I feel like I’m starting a new chapter in my life and it’s probably true. I’ll be in Grade 7 when school begins next week and that means Junior High. It also means going to a new school with a lot of kids that I haven’t known before. Danny will be there of course, and most of my other friends. I’m also concerned about Noah, he has changed a lot in the past year and I rarely see him anymore. He and Mitchell had been best friends until Mitchell’s dad got transferred to Detroit last fall, after that he was a bit of a loner. When we got the news last Christmas that Mitchell had leukemia, Noah’s father took him to Detroit to visit his best friend and although Mitchell’s health had deteriorated, the two were happy to be together again, if only for a few days.
Mitchell’s death in late March devastated Noah, his whole world fell apart and his grades dropped drastically. Danny and I tried to include him in everything that we did, but the old Noah that we knew was gone. When Danny or I saw him at all during the summer, it was in the company of older boys who were always getting into trouble. Once we saw Noah and an older kid smoking a cigarette behind our old school. Before leaving Noah threw a rock, breaking a window. Neither of the boys had seen us and both ran away laughing.

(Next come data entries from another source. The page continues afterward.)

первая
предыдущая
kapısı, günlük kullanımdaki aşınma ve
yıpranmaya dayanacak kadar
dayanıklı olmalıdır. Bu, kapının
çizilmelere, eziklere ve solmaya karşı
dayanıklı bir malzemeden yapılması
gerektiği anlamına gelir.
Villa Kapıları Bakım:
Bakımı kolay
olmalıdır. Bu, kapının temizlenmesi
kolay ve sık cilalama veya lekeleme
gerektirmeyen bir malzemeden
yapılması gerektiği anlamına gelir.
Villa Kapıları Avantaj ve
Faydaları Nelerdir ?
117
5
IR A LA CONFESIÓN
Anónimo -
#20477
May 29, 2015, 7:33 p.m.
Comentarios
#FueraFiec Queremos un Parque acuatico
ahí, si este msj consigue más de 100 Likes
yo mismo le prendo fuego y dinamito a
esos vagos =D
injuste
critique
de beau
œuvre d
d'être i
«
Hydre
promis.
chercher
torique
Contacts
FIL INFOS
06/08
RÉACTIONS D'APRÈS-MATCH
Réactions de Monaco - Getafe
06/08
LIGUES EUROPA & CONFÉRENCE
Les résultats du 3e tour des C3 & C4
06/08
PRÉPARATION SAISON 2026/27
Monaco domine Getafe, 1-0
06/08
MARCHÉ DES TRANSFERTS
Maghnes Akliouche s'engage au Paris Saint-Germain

I keep wishing that I could help Noah but I don’t know how to go about it. Danny says it’s his life and if it’s what he wants, we should just forget about him. I keep thinking about how I would feel if it had been Danny and I just know that he’s angry about Mitchell’s death, probably angry with everyone, especially God.
Why would a loving God allow Mitchell to die so young? That’s a question I’ve asked a hundred times in the past few months, and no one seems to have an answer. Maybe Mitchell’s family are right and there is no God. Maybe it’s all a fairy tale that someone made up long ago. Noah’s family told him that God needed Mitchell to sing in the heavenly choir, but that made Noah even angrier if that was possible. He stormed out of the house saying he’s sure Mitchell would rather be here with him. He even cursed at his dad and said he doesn’t believe in God anymore and he would never go to church again-not ever. Since then, their relationship has been all downhill. I asked mom and dad but they said that we don’t understand these things now and we just have to accept them. I don’t want to accept it – and I know that Noah doesn’t either, I need to understand. Danny just says we should leave it and move on, that there probably isn’t an answer anyway. Maybe he’s right, but I sure wish we could help Noah before he gets into big trouble.
TO BE CONTINUED See Chapter Twenty-Five
See Chapter One

Tags

Anger, Church, Death Of Best Friend, Family, God, Junior High, Kingwell, Problem Child, Seeking Answers, Smoking

Meet the author

author avatar Kingwell
I am 75 years old and retired.I like writing short stories, poetry as well other articles of interest.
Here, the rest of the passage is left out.